Avrupa’da müzik sektöründe haklar çok iyi korunuyor. Devasa müzik marketleri var, buralarda Amy Winehouse gibi birçok ünlü ismin CD’leri, plakları satılıyor...
- Evet, çok başarılılar. Ben de bir gün özel olarak plak çıkarmayı düşünüyorum. Zaten benim düşkün olduğum bir koleksiyon sahası. Küçüklüğümden beri severek takip ettiğim bir alan. Evde Tina Turner’dan Zeki Müren’e uzanan sağlam bir koleksiyonum var. Tek sorun, pikabımın iğnesinin kırılmış olması. Bu yüzden dinleyemiyorum şu sıralar.
Bu sağlam koleksiyonu kendiniz mi oluşturdunuz?
- Biraz babamın arşivinden, biraz teyzemin arşivinden... Bir de pasajlardan plak topluyorum. Sesi ve havası çok farklı plakların. Son derece nostaljik ve romantik... Pürüzlü sesi seviyorum ben. Evde gramofonum da var mesela. Seviyorum bu işleri.
SAHNEDE OLMAK İBADET ETMEK GİBİ
Dişiliğinizin ön planda olduğu yeni imajınız nasıl bulundu? Hayranlarınız ve çevreniz ne tepki verdi bu değişikliğe?

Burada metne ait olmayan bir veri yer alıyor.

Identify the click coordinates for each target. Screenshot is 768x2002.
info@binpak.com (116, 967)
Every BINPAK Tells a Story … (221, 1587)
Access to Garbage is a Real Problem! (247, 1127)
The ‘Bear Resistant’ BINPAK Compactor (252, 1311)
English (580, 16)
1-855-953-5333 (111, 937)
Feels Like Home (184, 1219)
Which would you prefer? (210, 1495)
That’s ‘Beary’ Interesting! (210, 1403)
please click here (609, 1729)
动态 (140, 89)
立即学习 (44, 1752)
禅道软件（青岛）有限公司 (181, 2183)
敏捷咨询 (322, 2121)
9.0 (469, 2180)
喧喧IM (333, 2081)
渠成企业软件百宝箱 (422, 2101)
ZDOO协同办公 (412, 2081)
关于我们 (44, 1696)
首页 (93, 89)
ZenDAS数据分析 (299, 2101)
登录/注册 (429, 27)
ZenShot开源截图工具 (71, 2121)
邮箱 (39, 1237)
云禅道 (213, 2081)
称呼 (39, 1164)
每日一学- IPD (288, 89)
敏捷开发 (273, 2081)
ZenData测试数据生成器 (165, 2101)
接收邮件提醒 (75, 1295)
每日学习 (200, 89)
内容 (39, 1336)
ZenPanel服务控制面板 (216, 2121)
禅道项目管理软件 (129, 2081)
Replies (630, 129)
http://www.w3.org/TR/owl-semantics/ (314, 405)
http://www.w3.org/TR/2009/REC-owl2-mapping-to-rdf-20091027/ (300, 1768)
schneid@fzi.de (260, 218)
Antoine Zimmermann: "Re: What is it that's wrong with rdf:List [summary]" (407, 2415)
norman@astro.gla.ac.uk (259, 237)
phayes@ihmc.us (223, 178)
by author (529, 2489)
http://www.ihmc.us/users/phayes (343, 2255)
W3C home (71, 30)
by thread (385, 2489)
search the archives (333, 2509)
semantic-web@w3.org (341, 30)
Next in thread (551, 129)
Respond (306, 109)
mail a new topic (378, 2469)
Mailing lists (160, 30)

- Çok beğenildi. ılk albümde görsel olarak öne çıkmak istememiştim. şimdiyse herkes “Bu imajınız çok güzel olmuş, hem göze hem de kulağa hitap ediyorsunuz” gibi yorumlar yapıyor. Yeni fotoğraflar da çok aydınlık. Mehmet Turgut’un çok farklı bir gözü var. Onunla böyle havada beyaz tüylerin uçuştuğu bir konuya karar verdik. Bu arada 2 bin adet albümün içine klipte kullanılan tüylerden konuldu. Albümü alanlar bu tüylerle karşılaşabilir.
Konserlere ne zaman başlayacaksınız?
- İlk konser 4 Mayıs’ta. Üniversitelerle başlıyoruz, sonra da yaz konserleriyle devam edeceğiz. Sahne bizi ayakta tutan ve kendimizi tam anlamıyla müzisyen hissettiğimiz tek yer. Bir tür ibadet gibi, ruhlarımız aklanıyor orada.